When A Song Takes You Back To A Different Time, I Hope You Choose To Listen
Trigger warning: Suicide
I heard a song yesterday, which in itself is unremarkable—I hear a song most days—but this one stopped me cold. It was the song he played often, while we were allowed outside to compete in cornhole and spades. I didn’t really know him well, but did I need to? The important thing is that he was a part of me at some point. Some part that apparently stuck.
He hung himself months later, after I had far moved on. His body was found hanging thousands of miles west of where I chose to plant myself. But it wasn’t just that he was gone and I had known him more than a Facebook friend… he knew about me. He knew what made me tic, what made me drink. He was a player in the intricate story of my life. He knew the things no one should ever know.

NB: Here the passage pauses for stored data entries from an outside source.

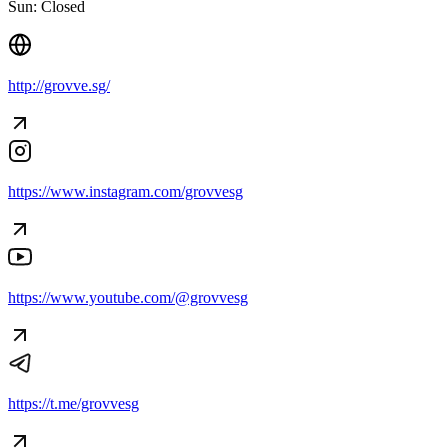
Sun: Closed
http://grovve.sg/
https://www.instagram.com/grovvesg
https://www.youtube.com/@grovvesg
https://t.me/grovvesg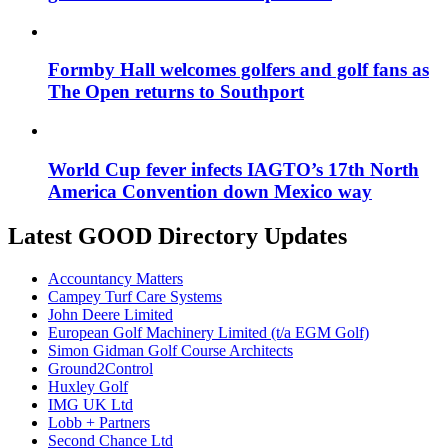
Formby Hall welcomes golfers and golf fans as
The Open returns to Southport
World Cup fever infects IAGTO’s 17th North
America Convention down Mexico way
Latest GOOD Directory Updates
Accountancy Matters
Campey Turf Care Systems
John Deere Limited
European Golf Machinery Limited (t/a EGM Golf)
Simon Gidman Golf Course Architects
Ground2Control
Huxley Golf
IMG UK Ltd
Lobb + Partners
Second Chance Ltd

It took me back to listening to all of the music of my past that influenced and seemed to define me. “Green Eyes” and “Eyes to the Wind” and “A Face to Call Home.” As if listening to them would elicit some deep dream that I had. Like I could somehow be transported back to when I first heard those songs and thought they would be the sounds of my life—they’ve merely become the soundtrack to my depression. I can only listen to them after a few drinks or a hit of weed. As if my disassociation would lead to any kind of revelation or redemption of things I’d done. The music felt like a template of living, as if it were telling me how to be, how to act, how to appear. But the appearances were fuzzy and far gone. I never seemed capable of reaching who I once had been. She was a foreigner held in captivity against her will, when her only wish was to make it through, to survive.

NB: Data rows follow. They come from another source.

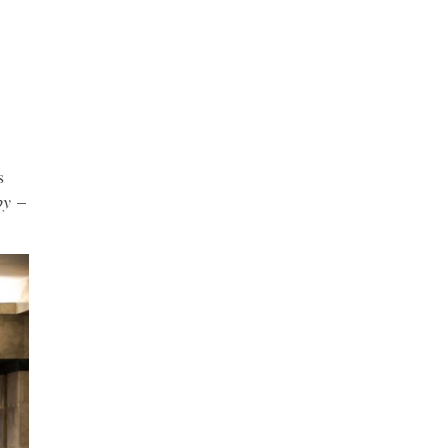
s
by
–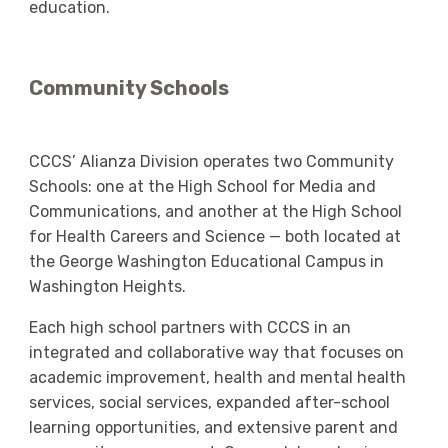
education.
Community Schools
CCCS’ Alianza Division operates two Community
Schools: one at the High School for Media and
Communications, and another at the High School
for Health Careers and Science — both located at
the George Washington Educational Campus in
Washington Heights.
Each high school partners with CCCS in an
integrated and collaborative way that focuses on
academic improvement, health and mental health
services, social services, expanded after-school
learning opportunities, and extensive parent and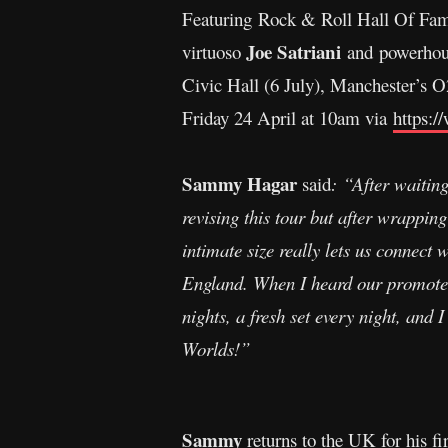
Featuring Rock & Roll Hall Of Fa
Joe Satriani
virtuoso
and powerhou
Civic Hall (6 July), Manchester’s O
Friday 24 April at 10am via
https:/
Sammy Hagar
said
: “After waiting
revising this tour but after wrappi
intimate size really lets us connect 
England. When I heard our promoter 
nights, a fresh set every night, and I
Worlds!”
Sammy
returns to the UK for his fir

The truth of it all is that we need each other. Nudes, Tinder, ambiguous consent, etc. It all leads to the same conclusion: We need each other. We crave each other. We watch movies to connect to characters, we listen to music to connect to the message, we watch porn to feel stimulated by someone else’s experience, we have sex to feel validated and accepted. This is okay, but is it real? Is it genuine? Or is it just an attempt to connect to ourselves, not others?
You will never leave you. You can’t. You can try, like I did for so many years. It won’t work. You’ll continually find yourself, whether you like it or not. So, try her, put him on, wear your relationships like a badge of honor. Because if you choose to bring someone else into this craziness which is you, you’ve overcome the conundrum of being one entity and chose to include another. I tried many times and was unsuccessful. I still believe. It’s better to be a part of something than apart from yourself.
I didn’t want that song to affect me the way it did that day. I wanted that day to be easy and light. The truth, though, is that life isn’t that easy. At any moment you can hear, see, smell something that brings back a memory you had long ago locked away. And when you find yourself in those moments of recollection, don’t run. Embrace it. Even if it feels like a thousand lives ago, it was your life. Those are your signals that Life is real. You didn’t imagine it. Your soundtrack is yours alone. You lived it. Listen to it.